■ **Instructions for the task**:
Reproduction without pictures: print every entry precisely as written.

· · · · ·

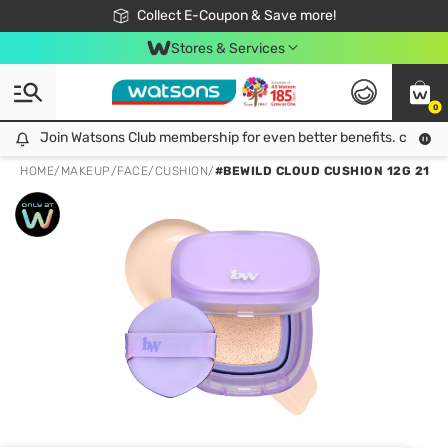
🎉Extra 10% Off Your First Online Order!
📦Free Delivery when shop 499฿
Collect E-Coupon & Save more!
Be Watsons member!
Stores & Services
0
Join Watsons Club membership for even better benefits. click!
Join Watsons Club membership for even better benefits. click!
HOME
/
MAKEUP
/
FACE
/
CUSHION
/
#BEWILD CLOUD CUSHION 12G 21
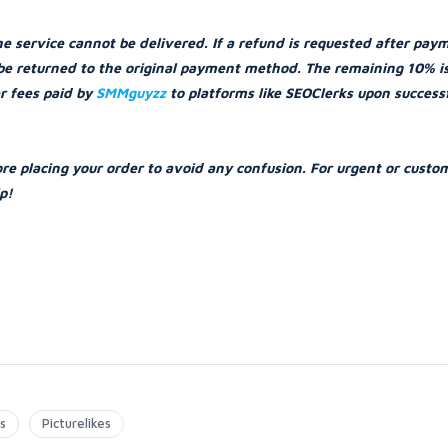
he service cannot be delivered. If a refund is requested after pay
l be returned to the original payment method. The remaining 10% i
er fees paid by
SMMguyzz
to platforms like SEOClerks upon success
ore placing your order to avoid any confusion. For urgent or custo
p!
s
Picturelikes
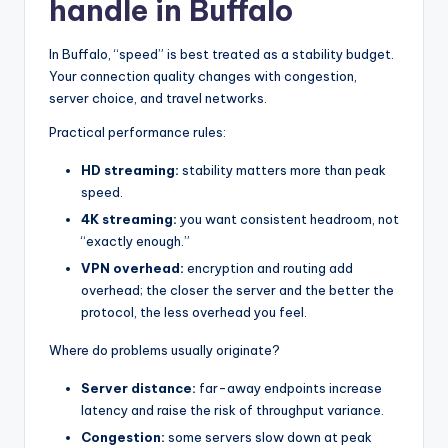
handle in Buffalo
In Buffalo, “speed” is best treated as a stability budget.
Your connection quality changes with congestion,
server choice, and travel networks.
Practical performance rules:
HD streaming:
stability matters more than peak
speed.
4K streaming:
you want consistent headroom, not
“exactly enough.”
VPN overhead:
encryption and routing add
overhead; the closer the server and the better the
protocol, the less overhead you feel.
Where do problems usually originate?
Server distance:
far-away endpoints increase
latency and raise the risk of throughput variance.
Congestion:
some servers slow down at peak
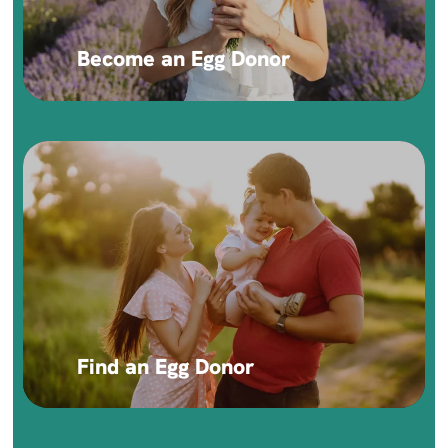
Become an Egg Donor
Find an Egg Donor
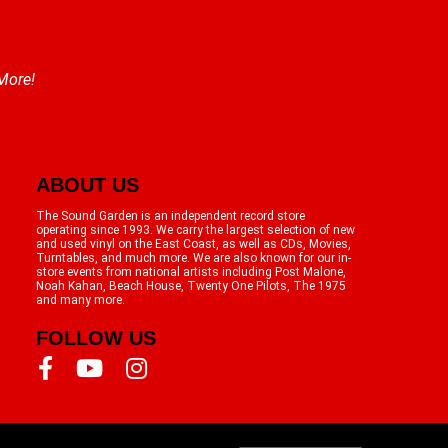
 More!
ABOUT US
The Sound Garden is an independent record store
operating since 1993. We carry the largest selection of new
and used vinyl on the East Coast, as well as CDs, Movies,
Turntables, and much more. We are also known for our in-
store events from national artists including Post Malone,
Noah Kahan, Beach House, Twenty One Pilots, The 1975
and many more.
FOLLOW US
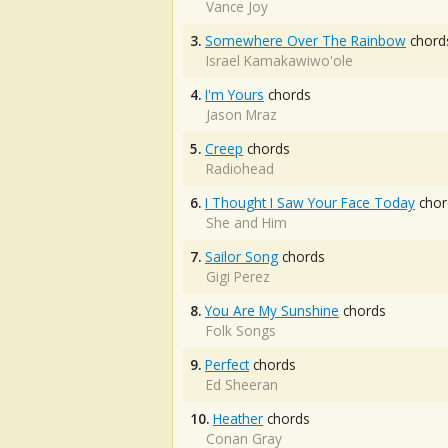
Vance Joy
3.
Somewhere Over The Rainbow
chord
Israel Kamakawiwo'ole
4.
I'm Yours
chords
Jason Mraz
5.
Creep
chords
Radiohead
6.
I Thought I Saw Your Face Today
chor
She and Him
7.
Sailor Song
chords
Gigi Perez
8.
You Are My Sunshine
chords
Folk Songs
9.
Perfect
chords
Ed Sheeran
10.
Heather
chords
Conan Gray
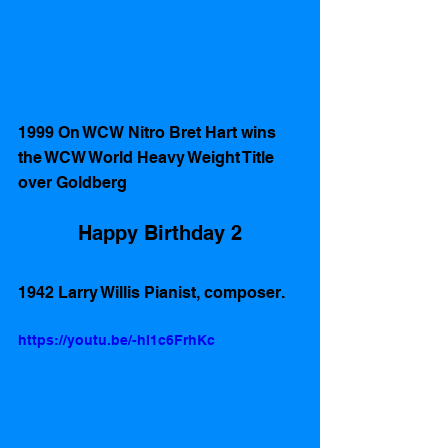
1999 On WCW Nitro Bret Hart wins 
the WCW World Heavy Weight Title 
over Goldberg 
Happy Birthday 2
1942 Larry Willis Pianist, composer. 
https://youtu.be/-hI1c6FrhKc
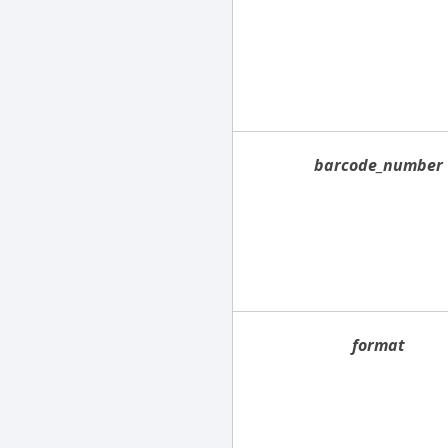
barcode_number
format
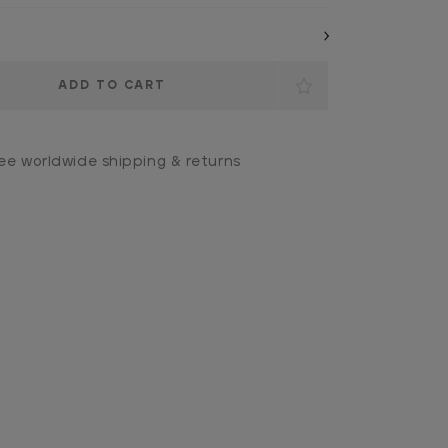
ee worldwide shipping & returns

· · · · ·

■ **Result of the exercise**:
🎉Extra 10% Off Your First Online Order!
📦Free Delivery when shop 499฿
Collect E-Coupon & Save more!
Be Watsons member!
Stores & Services
0
Join Watsons Club membership for even better benefits. click!
Join Watsons Club membership for even better benefits. click!
HOME
/
MAKEUP
/
FACE
/
CUSHION
/
#BEWILD CLOUD CUSHION 12G 21
he service cannot be delivered. If a refund is requested after pay
l be returned to the original payment method. The remaining 10% i
er fees paid by
SMMguyzz
to platforms like SEOClerks upon success
ore placing your order to avoid any confusion. For urgent or custo
p!
s
Picturelikes
handle in Buffalo
In Buffalo, “speed” is best treated as a stability budget.
Your connection quality changes with congestion,
server choice, and travel networks.
Practical performance rules:
HD streaming:
stability matters more than peak
speed.
4K streaming:
you want consistent headroom, not
“exactly enough.”
VPN overhead:
encryption and routing add
overhead; the closer the server and the better the
protocol, the less overhead you feel.
Where do problems usually originate?
Server distance:
far-away endpoints increase
latency and raise the risk of throughput variance.
Congestion:
some servers slow down at peak
Become an Egg Donor
Find an Egg Donor
 More!
ABOUT US
The Sound Garden is an independent record store
operating since 1993. We carry the largest selection of new
and used vinyl on the East Coast, as well as CDs, Movies,
Turntables, and much more. We are also known for our in-
store events from national artists including Post Malone,
Noah Kahan, Beach House, Twenty One Pilots, The 1975
and many more.
FOLLOW US
Vance Joy
3.
Somewhere Over The Rainbow
chord
Israel Kamakawiwo'ole
4.
I'm Yours
chords
Jason Mraz
5.
Creep
chords
Radiohead
6.
I Thought I Saw Your Face Today
chor
She and Him
7.
Sailor Song
chords
Gigi Perez
8.
You Are My Sunshine
chords
Folk Songs
9.
Perfect
chords
Ed Sheeran
10.
Heather
chords
Conan Gray
1999 On WCW Nitro Bret Hart wins 
the WCW World Heavy Weight Title 
over Goldberg 
Happy Birthday 2
1942 Larry Willis Pianist, composer. 
https://youtu.be/-hI1c6FrhKc
barcode_number
format
ee worldwide shipping & returns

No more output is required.